Proposal: "Variable registry" and "Data type configurator"

[codemanyak]

Structorizer tolerates (or accepts) certain kinds of type declaration in e. g. assignment instructions but doesn't actually make much use of them. Some code generators even try to transform detected implicit type associations into the target language, including some heuristic type name translations.

I'm thinking about an additional feature for Structorizer (for a later release) allowing to display and configure the parameters and local variables found in a diagram in combination with static type associations. It might look like this (first rough sketch):

Next to the variable name there would be static information about its type - either as parsed from the soubroutine header / the introducing instruction and thus not editable here or as entered in this very table field and hence editable - then the number of modifying elements (e. g. input or assignment instructions or FOR loop headers) and the number of elements merely referencing its value. Possibly there might be further columns, e.g. to indicate conflicting re-declarations of parameters or other variables.

Possible interactive functions:

• The name field might be editable, a name change here would refactor the variable name troughout the diagram, where name collisions could be tested before. The colour of the name field would allow to distinguish among subroutine parameters and local variables, where parameters would always stay at the top of the table.
• A click on the "Name" column header might sort the parameter names and the remaining variable names, each ones within their group, lexicographically upwards or downwards.
• The "Type" field might be edited if the type isn't derived from an element. The colour of the type description (or its background) might indicate editability. Clicking on a non-editable type field should select the element specifying the displayed type (usually an assignment), double-clicking should open it in the editor.
• The count fields (number of modifying elements and number of referencing elements) might be associated with a pull-down list presenting the respective elements by rows, each consisting of the element type symbol and the beginning of its first text line (similar to collapsed elements in the figure below but just using one single line each). Clicking an element row could select the element in the diagram, double-clicking should open its editor. Clicking on the count field itself might temporarily highlight all associated elements in the diagram in a specific colour.
• A click on the header of one of the columns "Modifications" or "Reference" might try to sort the table rows (variables) by the y coordinate of the elements of their first occurrance in the diagram (i.e. the y coordinate of the elements top border). This is a non-trivial and ambiguous order relation, of course, and not necessarily intuitive.
• The "Array" column is a desperate approach to indicate whether a variable was subject to indexed assignments or if there is an array declaration, e.g. in the parameter list. This is a weak point, because often we can only guess. Arrays may be passed through a subroutine completely undetected. All the more, a difficulty would be to keep track of nested data structures (i.e. arrays, as these are the only actually supported data structures by now).
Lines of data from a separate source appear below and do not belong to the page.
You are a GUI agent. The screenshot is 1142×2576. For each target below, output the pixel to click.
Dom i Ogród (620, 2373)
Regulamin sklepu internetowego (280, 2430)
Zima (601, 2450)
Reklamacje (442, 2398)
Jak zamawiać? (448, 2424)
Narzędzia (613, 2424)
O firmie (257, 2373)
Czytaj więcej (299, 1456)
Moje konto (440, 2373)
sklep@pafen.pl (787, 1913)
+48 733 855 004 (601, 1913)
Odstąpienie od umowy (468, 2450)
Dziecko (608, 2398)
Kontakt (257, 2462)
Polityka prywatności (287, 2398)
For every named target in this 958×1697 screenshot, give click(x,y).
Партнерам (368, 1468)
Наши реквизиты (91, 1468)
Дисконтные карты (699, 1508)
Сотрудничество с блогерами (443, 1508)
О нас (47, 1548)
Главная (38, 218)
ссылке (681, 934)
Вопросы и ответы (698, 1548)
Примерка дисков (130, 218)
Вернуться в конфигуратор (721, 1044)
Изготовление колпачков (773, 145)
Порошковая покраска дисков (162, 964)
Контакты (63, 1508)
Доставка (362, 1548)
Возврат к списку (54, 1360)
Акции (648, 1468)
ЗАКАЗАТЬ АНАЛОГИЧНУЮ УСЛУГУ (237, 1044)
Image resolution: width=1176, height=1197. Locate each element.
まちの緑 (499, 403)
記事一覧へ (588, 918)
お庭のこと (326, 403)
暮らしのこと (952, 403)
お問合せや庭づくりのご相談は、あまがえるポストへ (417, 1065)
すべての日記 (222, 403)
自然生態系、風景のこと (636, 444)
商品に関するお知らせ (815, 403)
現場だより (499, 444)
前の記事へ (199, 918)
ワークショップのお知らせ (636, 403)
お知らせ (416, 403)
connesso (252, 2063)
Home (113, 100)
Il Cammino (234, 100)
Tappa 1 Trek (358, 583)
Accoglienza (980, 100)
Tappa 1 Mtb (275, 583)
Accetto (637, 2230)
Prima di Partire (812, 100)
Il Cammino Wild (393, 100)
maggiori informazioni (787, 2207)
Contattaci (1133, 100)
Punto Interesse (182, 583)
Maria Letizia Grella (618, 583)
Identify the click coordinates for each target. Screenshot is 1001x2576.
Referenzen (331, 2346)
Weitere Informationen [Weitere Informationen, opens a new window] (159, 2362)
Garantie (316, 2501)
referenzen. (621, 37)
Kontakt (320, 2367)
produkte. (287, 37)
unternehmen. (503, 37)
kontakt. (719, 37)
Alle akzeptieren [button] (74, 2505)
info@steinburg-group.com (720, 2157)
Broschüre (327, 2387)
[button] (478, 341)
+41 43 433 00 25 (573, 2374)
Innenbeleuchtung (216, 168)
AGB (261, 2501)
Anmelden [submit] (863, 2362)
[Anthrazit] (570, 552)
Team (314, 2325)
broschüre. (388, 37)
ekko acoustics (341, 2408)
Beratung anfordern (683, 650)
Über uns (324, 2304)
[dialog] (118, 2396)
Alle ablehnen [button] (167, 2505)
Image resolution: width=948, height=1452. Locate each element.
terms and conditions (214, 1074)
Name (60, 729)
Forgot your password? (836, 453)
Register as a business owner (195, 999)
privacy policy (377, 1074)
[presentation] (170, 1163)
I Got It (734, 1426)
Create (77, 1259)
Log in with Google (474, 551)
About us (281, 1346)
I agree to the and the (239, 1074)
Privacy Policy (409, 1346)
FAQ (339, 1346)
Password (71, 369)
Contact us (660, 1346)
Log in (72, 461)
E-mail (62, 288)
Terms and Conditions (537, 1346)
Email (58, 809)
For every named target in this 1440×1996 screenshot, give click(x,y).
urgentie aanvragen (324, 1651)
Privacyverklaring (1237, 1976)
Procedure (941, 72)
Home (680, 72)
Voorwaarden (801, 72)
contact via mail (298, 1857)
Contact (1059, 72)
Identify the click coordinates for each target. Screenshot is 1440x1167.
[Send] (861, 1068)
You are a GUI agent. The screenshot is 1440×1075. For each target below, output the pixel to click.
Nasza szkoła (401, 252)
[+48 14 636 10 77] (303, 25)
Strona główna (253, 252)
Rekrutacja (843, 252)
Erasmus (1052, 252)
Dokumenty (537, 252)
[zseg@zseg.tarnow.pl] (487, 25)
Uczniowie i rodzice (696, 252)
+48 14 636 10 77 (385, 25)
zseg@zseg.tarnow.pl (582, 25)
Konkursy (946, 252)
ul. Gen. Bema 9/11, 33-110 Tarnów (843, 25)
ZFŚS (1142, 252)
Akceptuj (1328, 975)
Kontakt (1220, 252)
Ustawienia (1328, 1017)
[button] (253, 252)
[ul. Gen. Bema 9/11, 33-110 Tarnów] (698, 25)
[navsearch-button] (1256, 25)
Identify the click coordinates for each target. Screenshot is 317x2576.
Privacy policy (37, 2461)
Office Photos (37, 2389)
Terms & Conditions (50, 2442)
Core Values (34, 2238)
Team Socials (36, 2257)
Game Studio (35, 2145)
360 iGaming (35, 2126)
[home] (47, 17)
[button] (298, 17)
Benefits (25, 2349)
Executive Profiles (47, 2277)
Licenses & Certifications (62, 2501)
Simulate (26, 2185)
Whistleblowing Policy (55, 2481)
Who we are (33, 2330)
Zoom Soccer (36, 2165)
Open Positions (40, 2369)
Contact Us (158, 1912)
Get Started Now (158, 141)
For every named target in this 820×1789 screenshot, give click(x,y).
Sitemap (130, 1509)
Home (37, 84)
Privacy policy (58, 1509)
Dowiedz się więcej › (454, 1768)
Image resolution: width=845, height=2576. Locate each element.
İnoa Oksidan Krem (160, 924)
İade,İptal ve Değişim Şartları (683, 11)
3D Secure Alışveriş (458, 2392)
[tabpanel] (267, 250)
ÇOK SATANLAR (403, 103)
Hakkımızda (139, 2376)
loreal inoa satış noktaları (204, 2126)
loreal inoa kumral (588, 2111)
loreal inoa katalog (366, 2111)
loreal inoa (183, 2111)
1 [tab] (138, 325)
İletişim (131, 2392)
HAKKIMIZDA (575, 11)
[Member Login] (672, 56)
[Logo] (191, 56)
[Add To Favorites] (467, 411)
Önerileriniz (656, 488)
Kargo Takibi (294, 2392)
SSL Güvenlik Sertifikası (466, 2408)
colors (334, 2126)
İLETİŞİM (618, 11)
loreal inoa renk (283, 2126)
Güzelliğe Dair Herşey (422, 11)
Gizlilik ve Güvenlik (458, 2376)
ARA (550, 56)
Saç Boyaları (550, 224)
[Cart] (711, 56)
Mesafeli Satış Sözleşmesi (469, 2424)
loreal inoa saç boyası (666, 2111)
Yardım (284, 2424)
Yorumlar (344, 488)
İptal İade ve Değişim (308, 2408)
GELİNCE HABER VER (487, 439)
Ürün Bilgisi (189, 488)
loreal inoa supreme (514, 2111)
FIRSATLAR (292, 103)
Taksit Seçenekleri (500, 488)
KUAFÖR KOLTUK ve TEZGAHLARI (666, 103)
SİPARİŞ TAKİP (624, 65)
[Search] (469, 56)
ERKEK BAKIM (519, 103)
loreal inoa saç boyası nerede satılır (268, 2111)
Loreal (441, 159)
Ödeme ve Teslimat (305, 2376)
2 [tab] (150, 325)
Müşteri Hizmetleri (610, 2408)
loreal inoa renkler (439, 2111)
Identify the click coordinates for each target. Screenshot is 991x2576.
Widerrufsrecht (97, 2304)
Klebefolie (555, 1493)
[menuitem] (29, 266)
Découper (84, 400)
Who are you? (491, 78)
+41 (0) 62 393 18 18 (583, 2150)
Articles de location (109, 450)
The alternative approach to provide verbal type specifications like "array of real" is also lacking functionality inasmuch as there might be an obvious indexed assignment but no clue what kind of elements are assigned. So which part of the type specification array of ? should now be editable? And how?

The type information configured in this table would have to be permanently mapped to the variable names by the Root element. It should then be used to generate declaration areas for those target languages using them on code export. Conversely, the Pascal import should no longer ignore the variable declaration but fill the variable map, such that it can be displayed and continued after he import. If the Executor should react to discrepancies between a statically associated type and drastically differing type on execution might be up to configuration. There might also be a new Diagarm display mode letting the Root element show the information of the first two or three columns as a variable declaration list below its name or header, preferrably in Pascal syntax, i. e. <var_name>: <type_specification>

So, well, these are just my thoughts, open for discussion.

[codemanyak]

A challenge would also be to synchronise the table on editing the diagram under the aspect of the undo/redo mechanism, particularly on removing elements holding the last reference to a variable for which there is manually added type information. Another risk is that all this extra functionality tends to slow down the Structorizer significantly.

[codemanyak]

As in many languages (like C or Pascal), arrays are expected to be dimensioned with a size or index range, a simple checkbox in the Array column will certainly be too poor. Maybe, a positive integer (size i.e. number of elements) or a range (like 1 .. 15) might have to be specified to form an array type with fixed size, also to reflect some parsed array specifications, thus addressing #113 as well. On the other hand, the Executor rather works with dynamically growing arrays, which requires some flexible collection type or template like Vector in Java, C++ etc. on implementation / code export. The type specifications here are rather relevant for code export than for Executor, of course, but if the algorithm itself relies on dynamically growing arrays then a code export assuming fixed-size array would hardly result in somethimg sensible. Hence, a useful design of this "variable configurator" is anything but trivial and needs a clear definition of the requirements to be met.

[codemanyak]

Well, this GUI idea has neither been fixed nor discarded entirely. The part of the issue that had indeed been implemented was an internal type tracking. A solution for #800 is assumed to make the type tracking more powerful and to become a better basis for some graphical data structuring aid as proposed here. So I reopen it.

[codemanyak]

It will make more sense to provide some kind of data type construction tool (type definition assistent), where a type may be formed as record (struct) of components of already registered types, as array over an existing type, as enumeration type, as type alias, or as reference (pointer) type via choice lists, thus deriving the syntactic representation of a type definition from an assisted GUI composition. This might also be used for declaring variables with (basic, user-defined, or anonymous ad-hoc structured) types.

[codemanyak]

Interestingly, the slightly context-sensitive auto-complete mechanism implemented for #1066 has brought us a little closer to the aim of this issue, though on a totally different way:

But it is not of course a game changer or would make this issue redundant. The auto-complete assist only offers the available names (type names where they are expected and variable names else) and doesn't give any visual interpretation or introspection.

Just a remark.